Here’s the problem: James Madison never said that. The quote actually comes to us from this stupid hick–David Barton, an evangelical Christian nationalist hellbent on turning America into a theocracy. He included a version of that quote in his book “The Myth of Separation,” aloong with severall other completely made up quotes from Founding Fathers. In that book, he cited a source that turned out to admit the quote came from a “1958 calendar of Spiritual Mobilization.” The quote got a lot of publicity back in the ‘90s when conservative shock jock and all-around piece of shit Rush Limbaugh said it on his shitty radio show, at which point the editors of Madison’s papers stepped in to report, “We did not find anything in our files remotely like the sentiment expressed in the extract you sent us. In addition, the idea is inconsistent with everything we know about Madison’s views on religion and government, views which he expressed time and time again in public and in private.”
So yeah, the basis for Louisiana requiring schools to display rules like “don’t lie” is a lie. But of course it is. It has to be, because the US was quite obviously founded, as a country, with religious freedom as an important concept. Not only is it enshrined in the first amendment, but also in a multitude of other documents, and letters, and rulings for the past 150 years or so. They MUST lie in order to pass this legislation.
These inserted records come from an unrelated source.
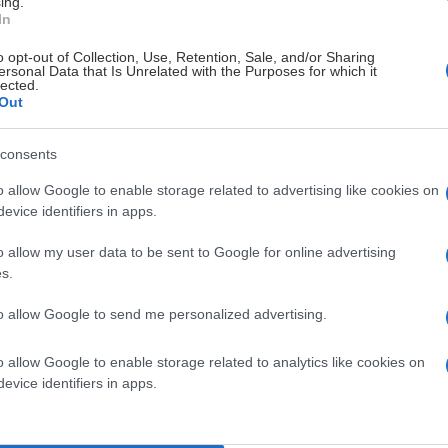
ing.
an av yttre omständigheter. Om vi blickar tillbaka så satte
In
ar just innan pandemin bröt ut. När det började se bättre ut
o opt-out of Collection, Use, Retention, Sale, and/or Sharing
n där med sina nyckeltal och så är det bara att börja om.
ersonal Data that Is Unrelated with the Purposes for which it
lected.
n och nästa säsong, då borde allt bara bli bättre.
Out
consents
rtikelserie om det jobb som ligaföreningen gör i det tysta.
o allow Google to enable storage related to advertising like cookies on
evice identifiers in apps.
o allow my user data to be sent to Google for online advertising
s.
to allow Google to send me personalized advertising.
SKLAND
o allow Google to enable storage related to analytics like cookies on
evice identifiers in apps.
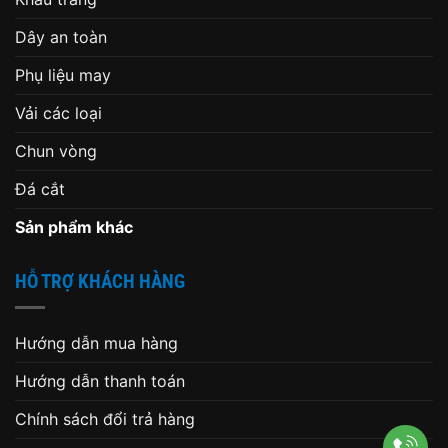
Dây an toàn
Phụ liệu may
Vải các loại
Chun vòng
Đá cắt
Sản phẩm khác
HỖ TRỢ KHÁCH HÀNG
Hướng dẫn mua hàng
Hướng dẫn thanh toán
Chính sách đổi trả hàng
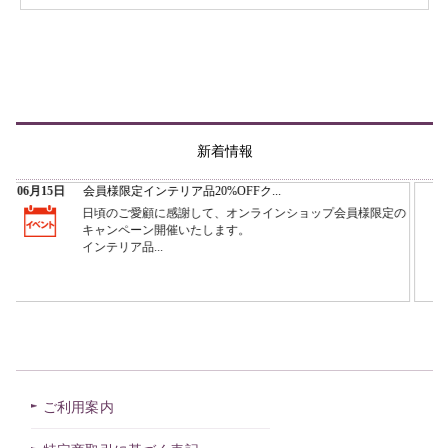
新着情報
ご利用案内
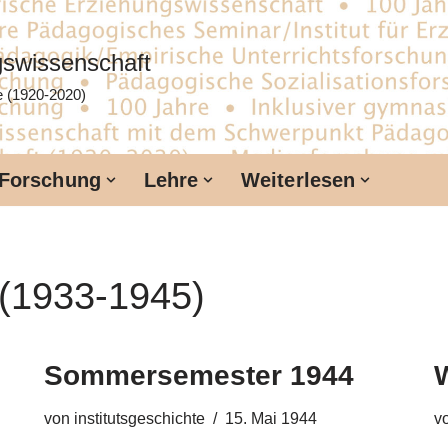
ngswissenschaft
te (1920-2020)
Forschung
Lehre
Weiterlesen
 (1933-1945)
Sommersemester 1944
von
institutsgeschichte
15. Mai 1944
v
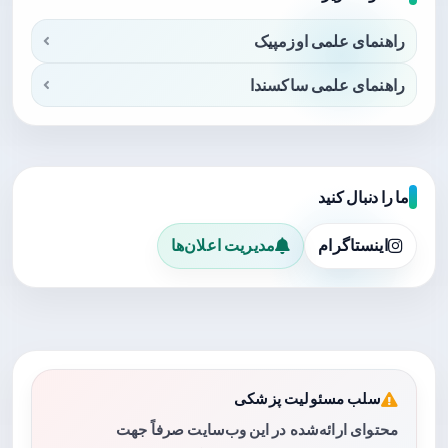
راهنمای علمی اوزمپیک
راهنمای علمی ساکسندا
ما را دنبال کنید
اینستاگرام
مدیریت اعلان‌ها
سلب مسئولیت پزشکی
محتوای ارائه‌شده در این وب‌سایت صرفاً جهت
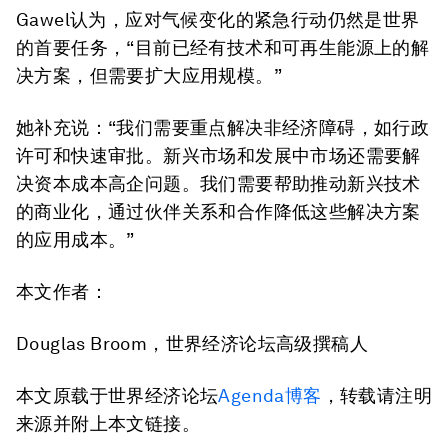
Gawel认为，应对气候变化的紧急行动仍然是世界
的首要任务，“目前已经有技术和可再生能源上的解
决方案，但需要扩大应用规模。”
她补充说：“我们需要重点解决非经济障碍，如行政
许可和快速审批。新兴市场和发展中市场还需要解
决资本成本高企问题。我们需要帮助推动新兴技术
的商业化，通过伙伴关系和合作降低这些解决方案
的应用成本。”
本文作者：
Douglas Broom，世界经济论坛高级撰稿人
本文原载于世界经济论坛
Agenda博客
，转载请注明
来源并附上本文链接。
The last time a state passed a law requiring the ten commandments be displayed in public schools was in 1978 in Kentucky. For many years prior, Kentucky schools had already done that despite it being unconstitutional, so it’s VERY funny that it was only stopped because they tried to make it a law. Parents sued, that lawsuit ended up in front of the US Supreme Court, and in 1980 the justices made the obvious ruling that the law was unconstitutional. It was so obvious that they made the rare decision to not even bother hearing oral arguments. No. It’s unconstitutional. Go home and read your commandments there you idiots.
And that’s where this Louisiana law is going. Parents from a broad variety of faiths as well as atheism have already filed a lawsuit, which the Louisiana courts will reject, and so eventually it will end up at the Supreme Court, who will…well, who knows? The Burger Court in 1980 was conservative, and the court today is batshit insane. They could honestly just rule that the Louisiana law is constitutional and finally just demolish the wall separating church and state and make America an official theocracy.
Meanwhile, other states are continuing to try to pass this same law. In Oklahoma, the state superintendent announced that he’s not even waiting for legislation to pass, and that he would be requiring every teacher in the state to keep a Bible in the classroom and teach from it. He didn’t detail exactly what lessons should be taught but if I were a teacher I would absolutely welcome the opportunity to tell students all about the contradictions, the ridiculous stories, the goofy laws…like literally every day I would carve out just a fun 20-minute “Look How Fucking Stupid this Shit Is” lesson. Maybe I’d pair it with readings from other religious texts to illustrate how everyone else also thinks their god is the One True God, and we could go over the odds that the religion YOU believe in just because your parents believe it is the One True Religion. I would absolutely turn my classroom into an atheist factory. I would welcome little Christian children in and by the time June rolls around some asshole atheists will be walking out. I’d also sponsor an after school Satanism club. We’d listen to death metal, paint our nails black, burn stuff, whatever.
Anyway, Oklahoma is also trying to pass a Ten Commandments law. Arizona, Utah, and South Carolina also have the same law waiting to be passed. So if you live in one of those states, first of all I am so, so sorry. Second of all, call your representatives and curse at them. Third of all, have you considered the teaching profession? I’ve heard it can be quite rewarding. Not monetarily but in terms of encouraging children to challenge their own parents’ deeply held beliefs. Just throwing it out there.